Vercors dédie [son livre Le Silence de la mer] à Saint-Pol-Roux, « Poète assassiné ». Saint-Pol-Roux est un écrivain, vieil homme qui meurt de chagrin en 1940 quand son manoir contenant tous ses textes inédits est pillé, peu après qu'un soldat allemand a violé sa fille et tué sa servante. Tout comme Le Silence de la mer veut évoquer une résistance muette au bord des cris, cet homme qui meurt brisé, presque futilement, est le symbole même de la lutte silencieuse de Vercors.

Saint-Pol-Roux, ami de Jean Moulin et de Max Jacob, est mort en décembre 1940 à l'hôpital de Brest six mois après qu'un soldat allemand ivre eut forcé la porte de son manoir, tué sa servante et violé sa fille, Divine (le viol fut réfuté par la suite).

Dans la nuit du 23 au 24 juin 1940, un soldat allemand investit le manoir, tue la fidèle gouvernante et blesse grièvement sa fille, Divine, à la jambe, d'une balle de révolver. Il sera souvent dit et écrit que le soldat viola Divine, chose qu'elle réfuta par la suite. Saint-Pol-Roux échappe miraculeusement à la mort. Le soldat allemand s'enfuit, effrayé par le chien de la maison, [il] fut arrêté, condamné à mort par un Conseil de guerre et fusillé.
Saint-Pol-Roux, qui était à Brest pour s'occuper de sa fille suite à ce méfait, avait négligé de mettre ses inédits en lieu sûr. Lorsqu'il retourna à Camaret, il trouva le manoir livré au pillage et ses manuscrits déchirés, dispersés ou brûlés : il ne se remit pas de ce second choc. Transporté le 13 octobre à l'hôpital de Brest, Saint-Pol-Roux « le Magnifique », « mage de Camaret », atteint d'une crise d'urémie, y meurt de chagrin le 18 octobre [1940].
[Son] « manoir de Coecilian » fut bombardé en août 1944 par les avions alliés et complètement incendié. Il ne reste, de nos jours, que quelques vestiges de cette demeure.

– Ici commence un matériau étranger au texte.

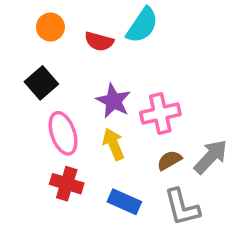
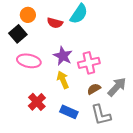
black square: (41, 83) -> (18, 34), moved
pink ellipse: (63, 133) -> (29, 61), moved, turned -60
red cross: (67, 184) -> (37, 102), turned 30

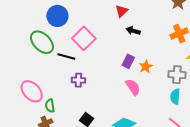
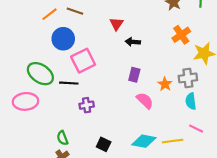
blue circle: (57, 16) -> (63, 39), moved
pink square: (84, 38) -> (83, 61), turned 30
orange star: (146, 67) -> (165, 84), moved
pink ellipse: (32, 91) -> (25, 101), moved, turned -40

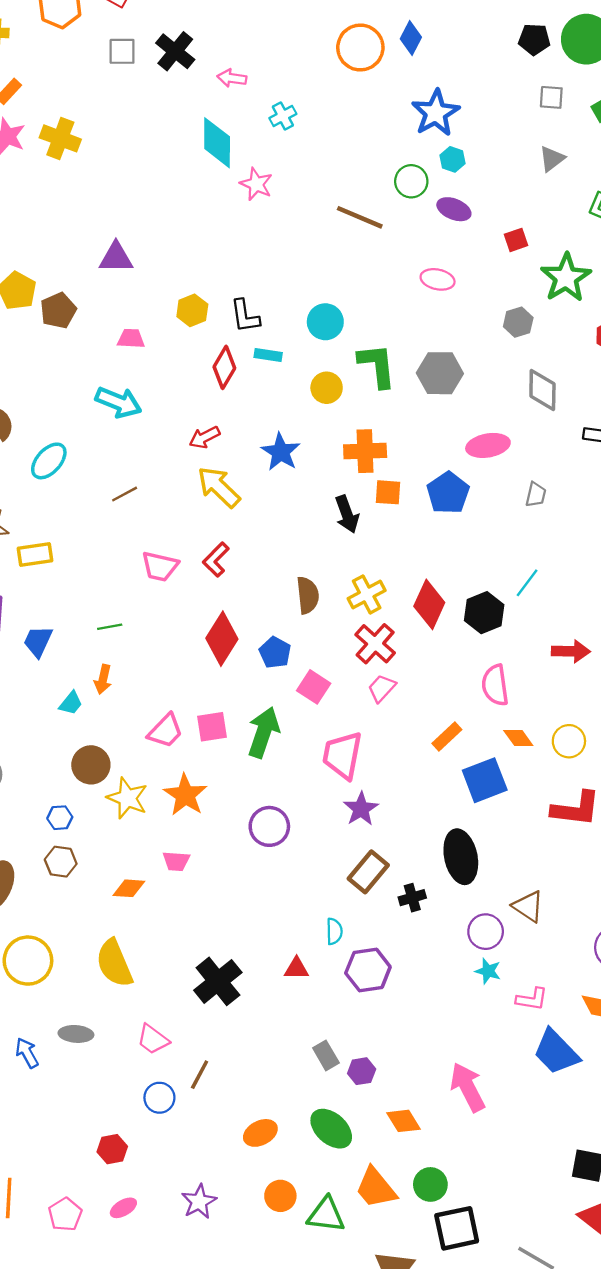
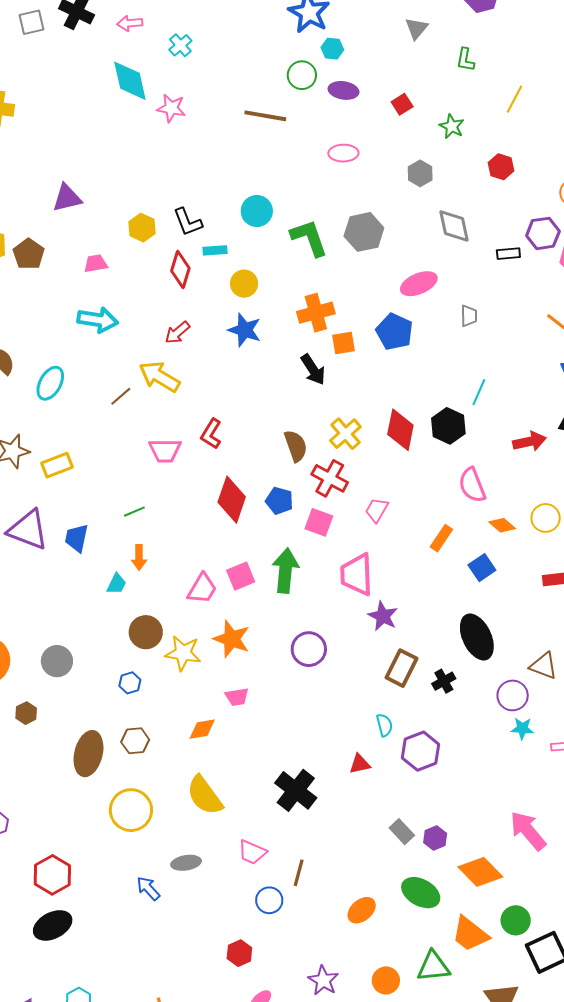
green star: (566, 278) -> (452, 126), size x0.6
yellow circle: (327, 388) -> (244, 284), moved
yellow arrow: (219, 487) -> (159, 377), moved
red cross: (375, 644) -> (330, 478), moved
blue square: (485, 780) -> (482, 568), size x0.7
brown hexagon: (61, 862) -> (135, 741), moved
orange diamond: (403, 1121) -> (480, 872), size x1.4
orange circle: (280, 1196) -> (386, 980), moved

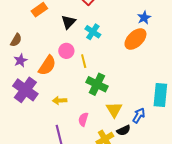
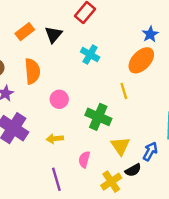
black triangle: (69, 22) -> (53, 35), moved
pink circle: (66, 51) -> (59, 99), moved
yellow line: (84, 61) -> (124, 91), moved
orange semicircle: (47, 65) -> (32, 71), moved, turned -35

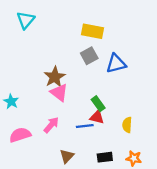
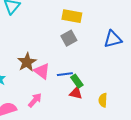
blue triangle: (116, 64) -> (113, 39), moved
brown star: (55, 77) -> (27, 62), moved
blue line: (85, 126) -> (65, 74), moved

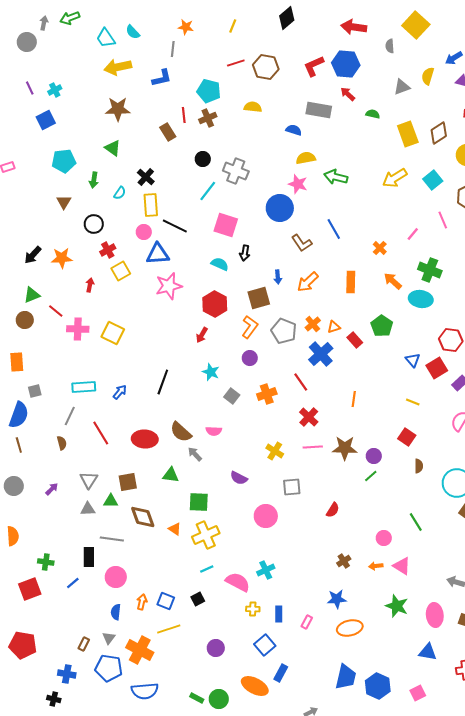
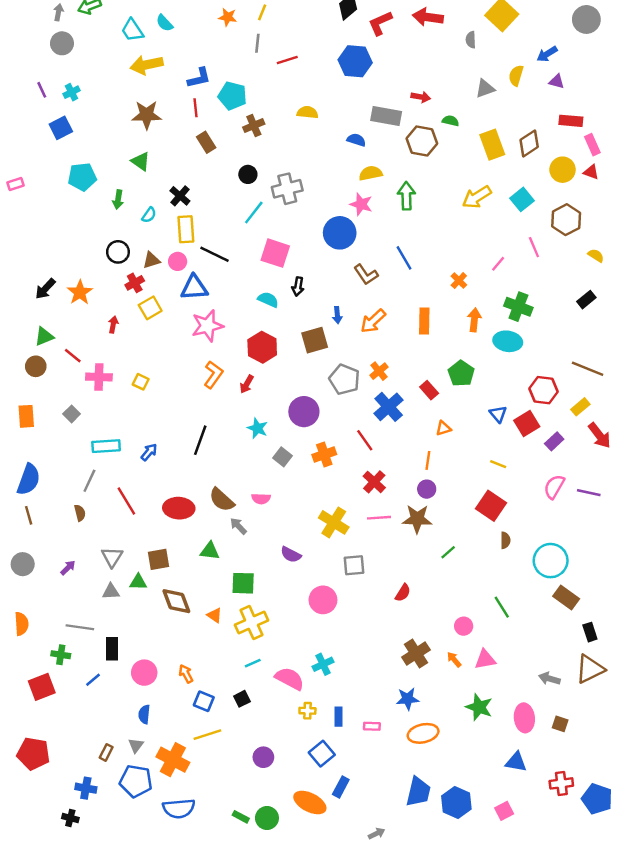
yellow line: (233, 26) -> (262, 12), moved
gray circle: (27, 42) -> (62, 43), moved
gray line: (173, 49) -> (257, 43), moved
blue hexagon: (346, 64) -> (355, 61), moved
red L-shape: (314, 66) -> (380, 23), moved
brown hexagon: (266, 67) -> (422, 141), moved
cyan pentagon: (209, 91) -> (232, 96), moved
red arrow: (348, 94) -> (421, 97), turned 147
red line: (184, 115) -> (195, 108), moved
gray cross: (236, 171) -> (287, 189), turned -35
green arrow: (336, 177) -> (406, 196), turned 75
brown triangle: (64, 202) -> (151, 260), moved, turned 42
orange star: (62, 258) -> (80, 292), turned -30
orange arrow: (393, 281) -> (474, 320), turned 54
orange L-shape: (250, 327) -> (213, 375), moved
orange triangle: (334, 327) -> (443, 428), moved
yellow square: (113, 333) -> (141, 382), size x0.6
purple circle: (250, 358) -> (304, 412), size x1.6
gray square: (35, 391) -> (72, 414), moved, turned -32
red square: (407, 437) -> (491, 506), size x1.4
yellow cross: (275, 451) -> (334, 522), size x1.4
purple circle: (374, 456) -> (427, 489), moved
gray line: (112, 539) -> (80, 627), moved
brown cross: (344, 561) -> (416, 654), size x1.6
orange arrow: (376, 566) -> (454, 659), turned 56
pink triangle: (402, 566) -> (485, 659), turned -42
orange arrow: (142, 602) -> (186, 674), moved, turned -42
pink rectangle: (307, 622) -> (372, 726), turned 64

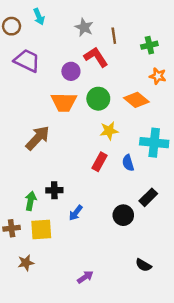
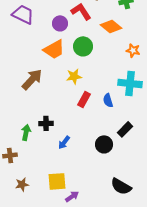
orange star: (158, 76) -> (133, 50), moved
orange diamond: (136, 100) -> (111, 26), moved
orange trapezoid: (64, 102) -> (54, 49), turned -30
yellow star: (109, 131) -> (74, 76), moved
yellow square: (41, 229) -> (57, 181), moved
black semicircle: (143, 265) -> (121, 186), size x1.5

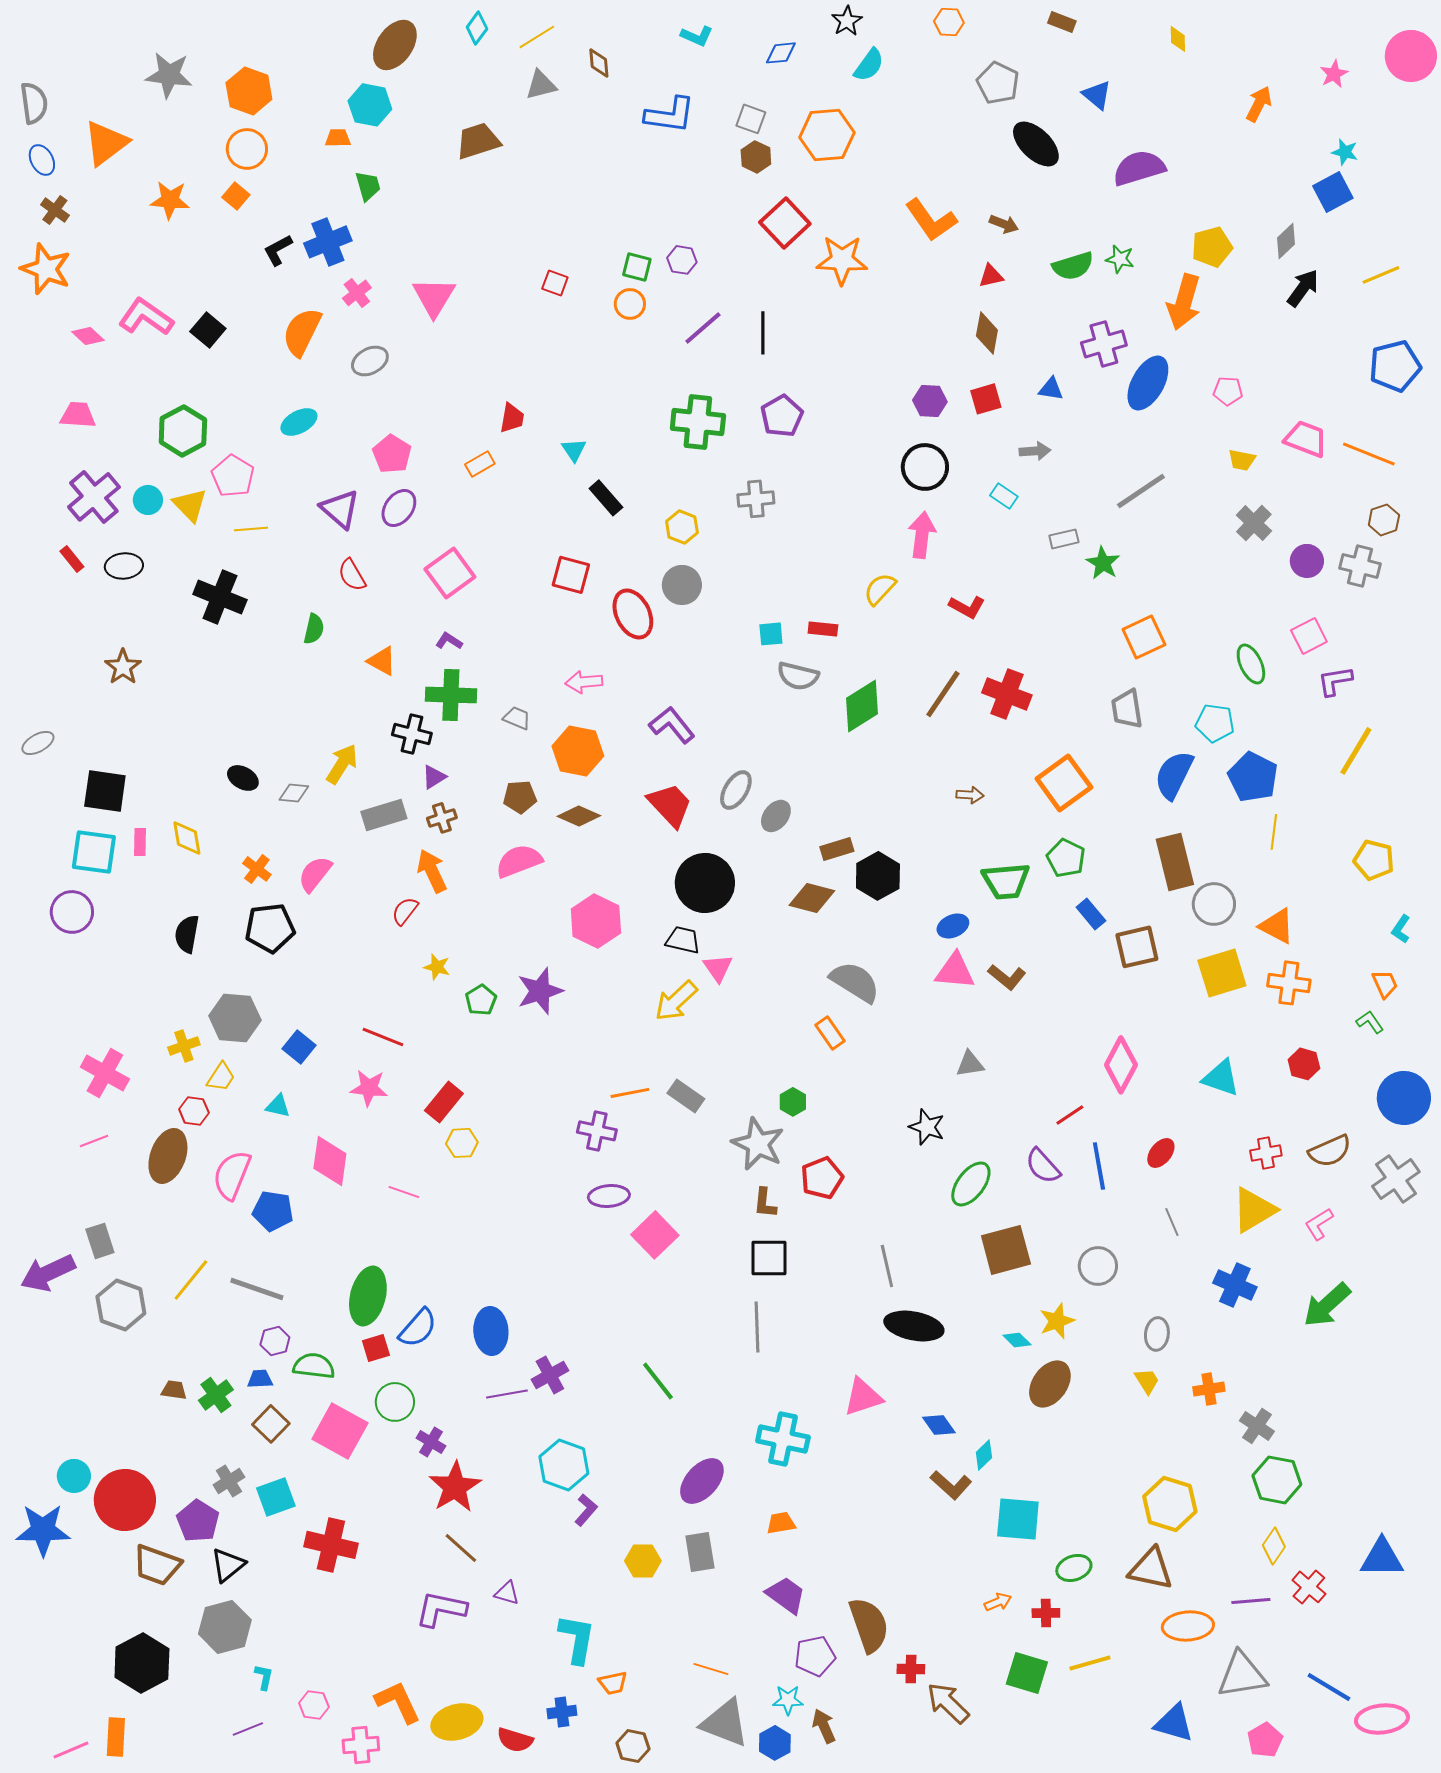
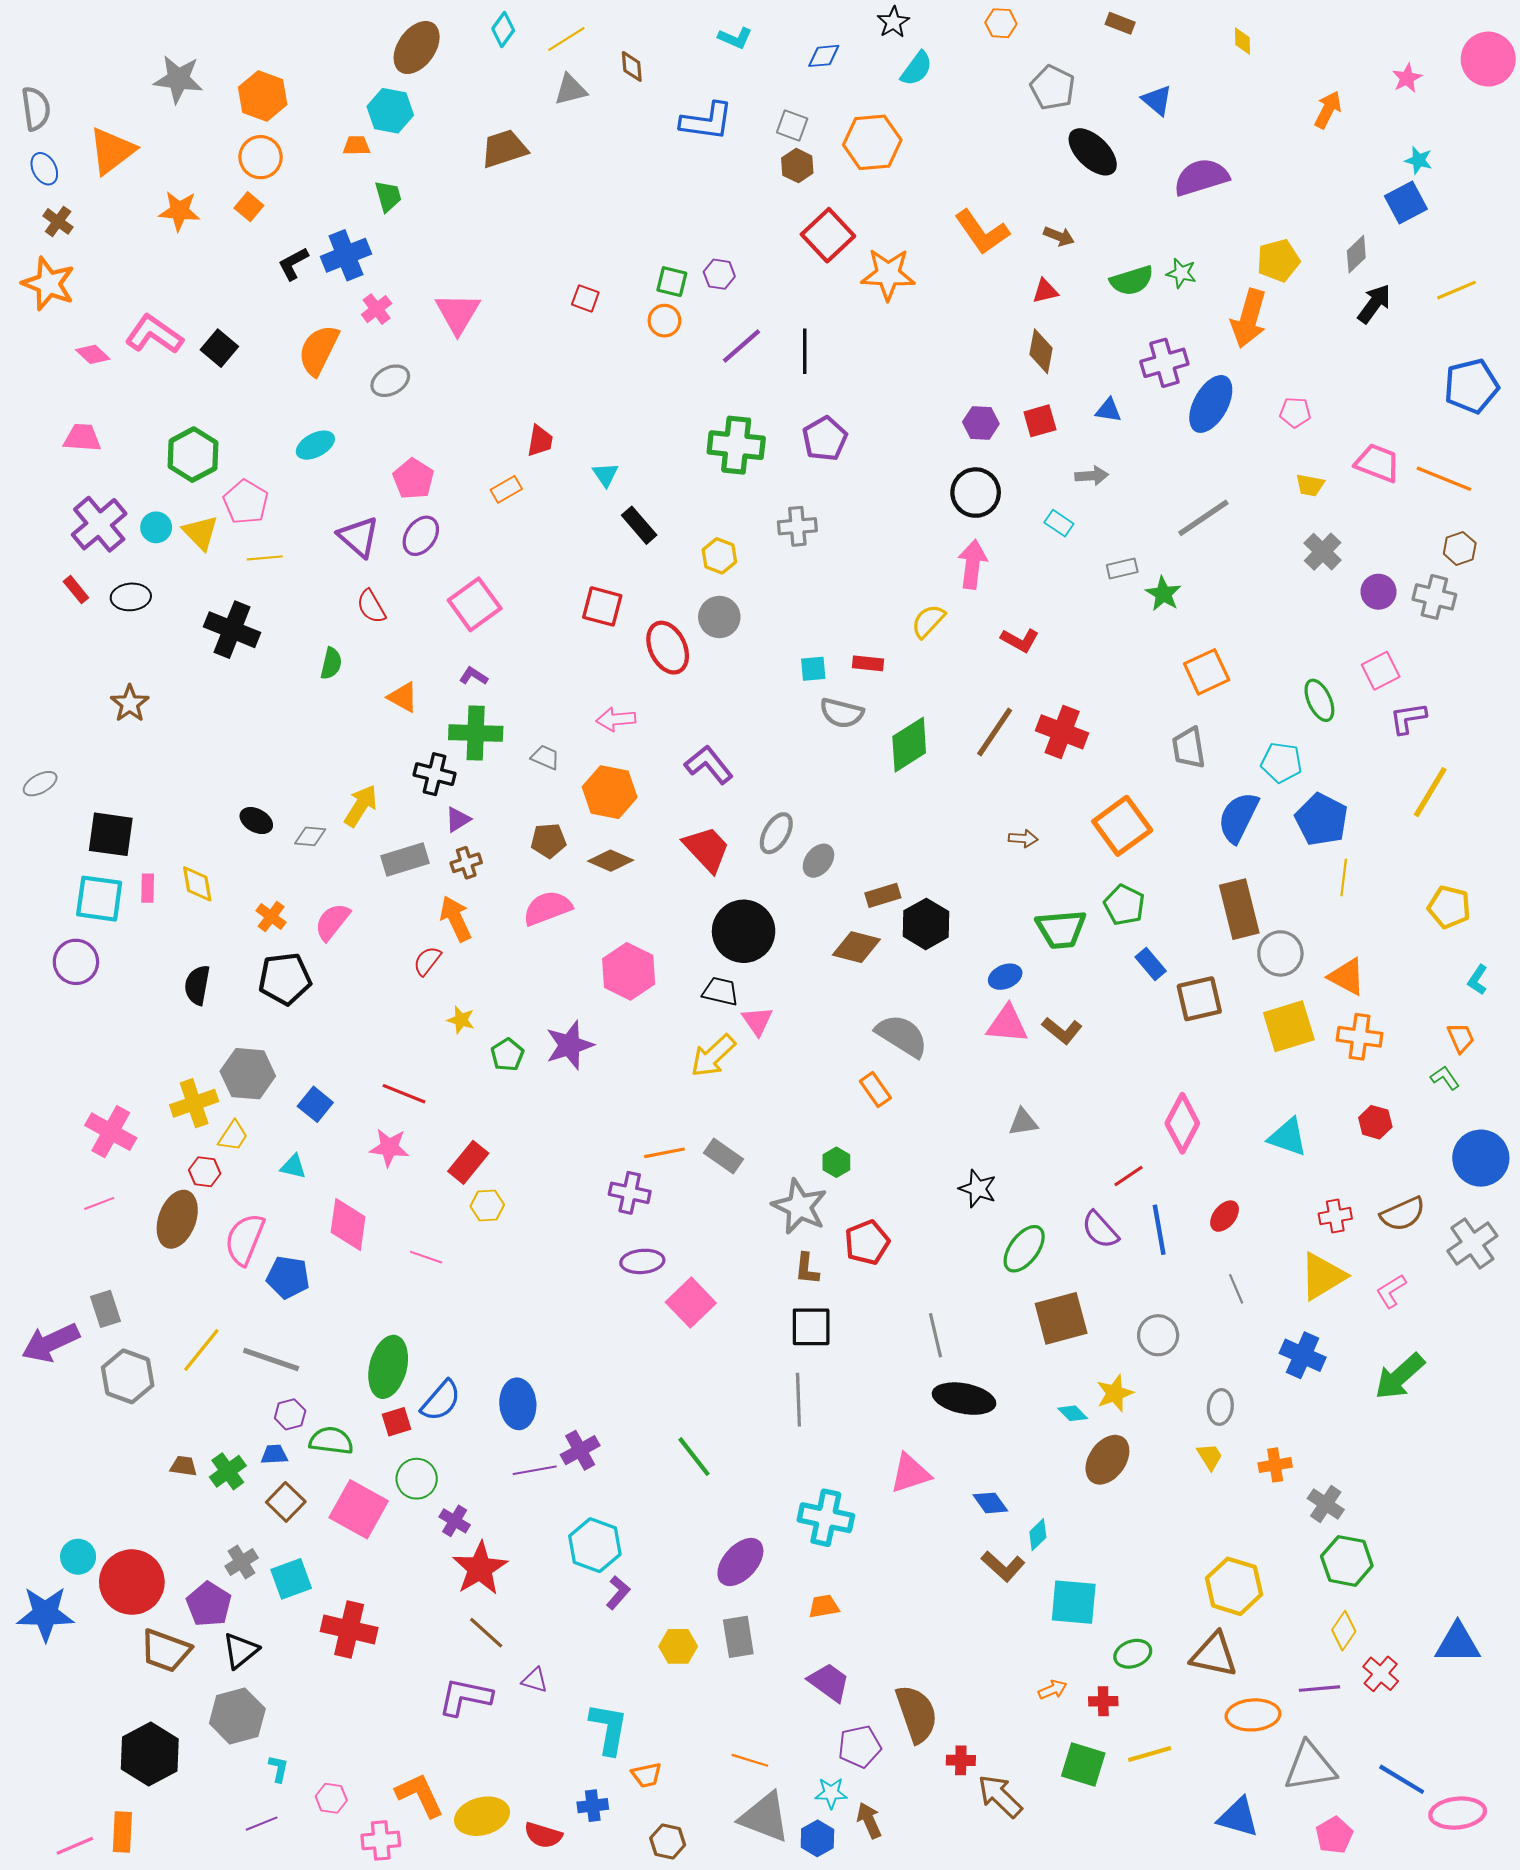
yellow cross: (184, 1046) -> (194, 1103), size x1.4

En 1882, Saint-Pol-Roux (natif de Marseille) part s'installer à Paris et commence des études de droit, qu'il ne terminera jamais. Il fréquente en particulier le salon de Stéphane Mallarmé pour qui il a la plus grande admiration. Il gagne une certaine notoriété, essaie quelques pseudonymes et signe à partir de 1890 « Saint-Pol-Roux ». Il tente de faire jouer une de ses pièces, la Dame à la faux, par Sarah Bernhardt. Il est même interviewé par Jules Huret, en tant que membre du mouvement symboliste. Il aurait peut-être participé à la Rose-Croix esthétique de Péladan. Mais il n'y appartient pas très longtemps, car il ne figure pas parmi les signataires sur l'original du document. Saint-Pol-Roux s'est sans doute intéressé à cette audacieuse tentative littéraire, et a dû la quitter rapidement. En 1891, il rencontre sa future femme, Amélie Bélorgey. À cause de difficultés financières, Saint-Pol-Roux quitte Paris.
Son exil l'amènera d'abord à Bruxelles, avant qu'il ne trouve une retraite paisible dans les forêts d'Ardenne. C'est là, en toute tranquillité, qu'il terminera sa Dame à la faux. Après un court retour à Paris, Saint-Pol-Roux quitte la capitale définitivement en 1898.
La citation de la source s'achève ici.